Потянулось время ожидания. Пока мы взяли свертываемость по Ли-Уайту. В одну пробирку, понятное дело, но и это показало, что ДВС расцветает – тромб образовался быстро, а потом так же быстро рассосался. Доктор пока рассказал про местное житье-бытье: как они тут справляются. Самое удивительное, что больница была многопрофильной: в ней были и хирургия, и терапия, и гинекология, и педиатрия, и даже неврология. Но вот с диагностикой – проблемы: оборудование поставлялось, но не было расходников, реактивов, да и с ремонтом всегда погано…
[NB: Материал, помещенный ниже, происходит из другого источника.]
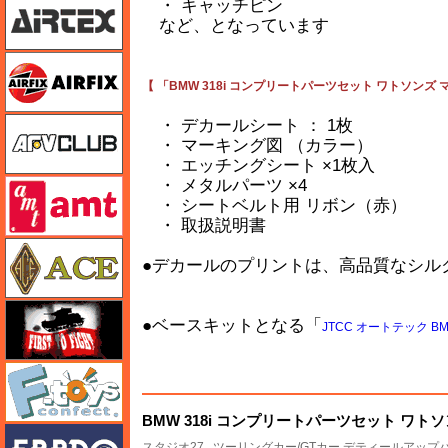
・ キャッチピン
など、となっています
エアフィックス
【 「BMW 318i コンプリートパーツセット ワトソンズ 
AFVクラブ
・ デカールシート ： 1枚
・ マーキング図 （カラー）
・ エッチングシート ×1枚入
・ メタルパーツ ×4
amt
・ シートベルト用 リボン（赤）
・ 取扱説明書
エース
●デカールのプリントは、高品質なシル
FTF
●ベースキットとなる「
JTCC オートテック BMW
エフトイズ
BMW 318i コンプリートパーツセット ワトソン
エブロ
スタジオ27
ツーリングカー/GTカー デティールアップ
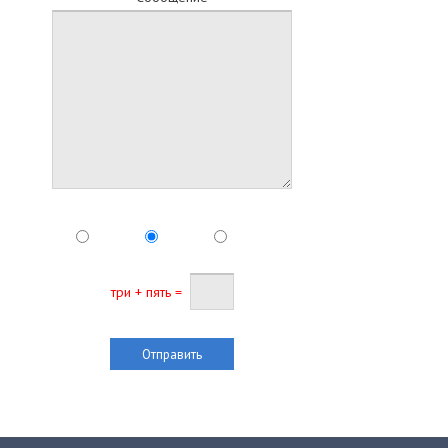
три + пять =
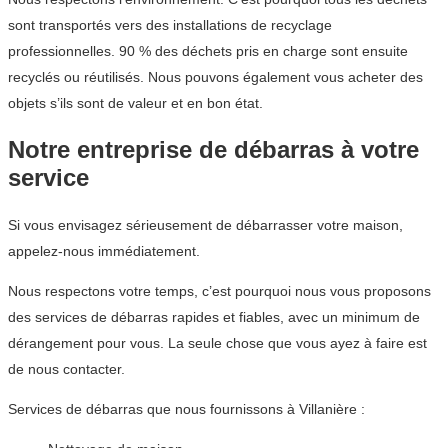
sont transportés vers des installations de recyclage
professionnelles. 90 % des déchets pris en charge sont ensuite
recyclés ou réutilisés. Nous pouvons également vous acheter des
objets s’ils sont de valeur et en bon état.
Notre entreprise de débarras à votre
service
Si vous envisagez sérieusement de débarrasser votre maison,
appelez-nous immédiatement.
Nous respectons votre temps, c’est pourquoi nous vous proposons
des services de débarras rapides et fiables, avec un minimum de
dérangement pour vous. La seule chose que vous ayez à faire est
de nous contacter.
Services de débarras que nous fournissons à Villanière :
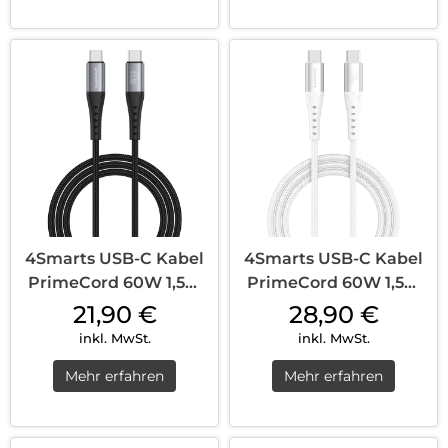
4Smarts USB-C Kabel
4Smarts USB-C Kabel
PrimeCord 60W 1,5m
PrimeCord 60W 1,5m
Schwarz Gun
Weiß
21,90
€
28,90
€
inkl. MwSt.
inkl. MwSt.
Mehr erfahren
Mehr erfahren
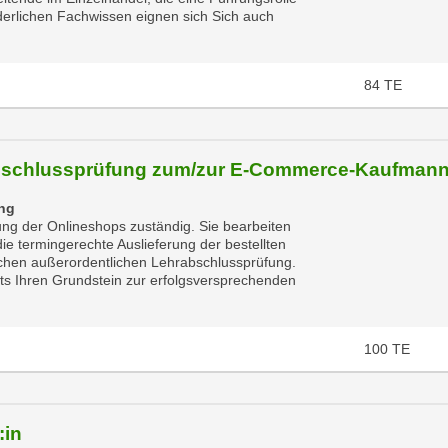
derlichen Fachwissen eignen sich Sich auch
84
TE
rabschlussprüfung zum/zur E-Commerce-Kaufmann/
ung
ng der Onlineshops zuständig. Sie bearbeiten
e termingerechte Auslieferung der bestellten
ischen außerordentlichen Lehrabschlussprüfung.
its Ihren Grundstein zur erfolgsversprechenden
100
TE
:in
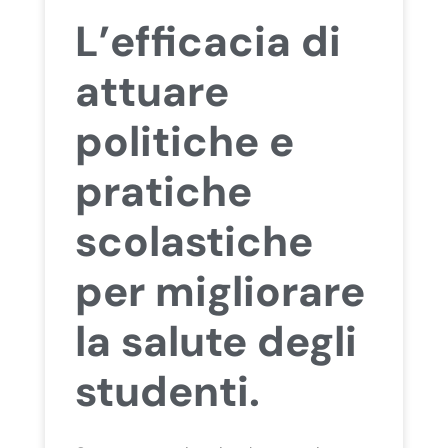
L’efficacia di
attuare
politiche e
pratiche
scolastiche
per migliorare
la salute degli
studenti.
Раздался звонок. Звонила тетя Маша. Конечно, она согласилась приехать. Выяснилось, что ждать ее около часа – туда – обратно. Я подумал, что за это время мы как раз сумеем подготовить больного к транспортировке. Я интубировал пациента и мы перевели его на ИВЛ. Конечно, нашим Пульмонетиком, не Рошкой. Сатурация подросла, и мы оттащили его в рентгенкабинет.
Там работал пожилой мужик – рентгенлаборант, который, увидев синюю форму, обрадовался и сообщил, что 30 лет отпахал на скорой, а несколько лет назад переучился, и теперь счастлив. Он немного удивился и тому, что приходится снимать больного на ИВЛ, и тому, что я попросил сделать снимок средней жесткости, но сделал все очень хорошо.
Конечно, там была и пневмония, и «снежная буря». Собственно, можно было уже увозить пациента – диагноз был ясен, но мне хотелось повидать знаменитую тетю Машу. Пока мы подрегулировали режим, поменяли реополиглюкин с преднизолоном на стерофундин и сочетание добутамина с норадреналином, сатурация на 60 % кислороде поднялась до 96 %. Наконец, дверь открылась, и в палату зашла старушка в фартуке. В руках у нее была миска со свежими огурцами.
– Нате, похрустите! – обратилась она ко всем нам.
– Здравствуете, тетя Маша! – обрадовано приветствовал ее доктор. – Вот тут коллегам из Москвы Ваша помощь понадобилась – кровь вручную посчитать.
– А зачем тебе? – хитро посмотрела на меня тетя Маша.
– Да вот, хочу индекс Кальф-Калифа посчитать, – ответил я.
– Сепсис, что ль, ищешь? – поразила меня тетя Маша. – А так не видишь?
– Вижу. Но мне ж подтверждение надо!
– Вот они, москвичи, все подтверждения надо! – то ли одобрительно, то ли осуждающе заворчала тетя Маша. – Давай уж тогда креатинин определю.
– Ой, а можете?
– Я все могу! – проворчала тетя Маша. – Если надо…
В течении 20 минут оба анализа были готовы. Индекс Кальф-Калифа был 7, а креатинин превышал 600 мкмоль/л. Пациента необходимо было везти в клинику, где был диализ. Мы получили в отделе госпитализации наряд, погрузили больного и поехали. На прощание я долго благодарил чудесную бабушку-лаборантку, которая за козами и огурцами оставалась медиком с большой буквы.